It’s late Sunday afternoon here, and southern Japan’s kind of surreal at the moment. A beautiful, early Spring day that belies the hideous events going on to the north of the country. Even as life seems to be almost normal down here, there’s still a pall of horror over the southern communities. There’s the convoys of military vehicles heading north… the charity work underway to get necessary clothes, food, daily-needs goods north – mostly organised by volunteer groups utilizing mobile phone chat services to get their message out. There’s the very deep national grief that’s growing by the hour as reports come in of the dead, the destroyed, and the devastation that northern Japan has faced… and the fear that worse might be yet to come via the nuclear plants in Fukushima.

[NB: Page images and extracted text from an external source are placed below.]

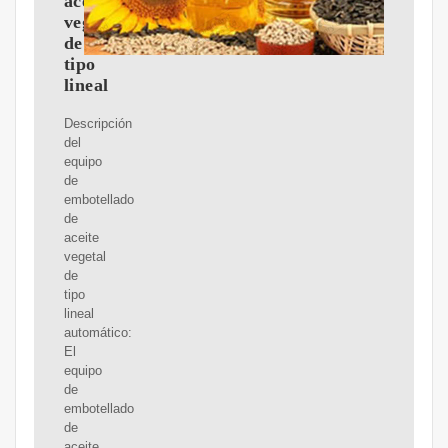
aceite
vegetal
de
tipo
lineal
Descripción
del
equipo
de
embotellado
de
aceite
vegetal
de
tipo
lineal
automático:
El
equipo
de
embotellado
de
aceite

And there are even stories of criminal elements trying to cash in on the national efforts, masquerading as charity workers asking for donations.
46, a guy who sometimes writes here (mad Orlando fan), lives in Fukushima. He’s ok, and has evacuated south to a city in a safer area.
The media here in Japan’s generally calm, and lacking the sensational elements that CNN and Fox have had, along with their counterparts all over the world (for me, particularly Australia). The government have been pretty good with getting information out, if you know where to look. Noriyuki Shikata has been excellent – distributing news via twitter. He is the Deputy Cabinet Secretary for Public Relations, Director of Global Communications at Prime Minister’s Office of Japan. As mentioned before, Al Jazeera and BBC are pretty good too.
Rescue specialists from all over the world are starting to arrive to help with the recovery process.
There will be blackouts all over Japan, as electricity rationing is beginning. In many prefectures on Honshu, water has been turned off, and food/necessities supplies are in short supply as panic buying has struck. Access to the troubled areas is difficult due to the debris caused by the tsunami.
When listening to media reports just remember: the simple fact is, that no-one fully knows or understands what’s going on in Fukushima at the nuclear reactors. The best source of information on that is the Japanese govt., and at this point in time I’m not going to go with the sensationalism you’ll see in various “news blogs” and “twitter experts” that the Japanese government lying or covering things up.
In leiu of having any real information, waiting and seeing with a dose of caution is probably the most appropriate stance.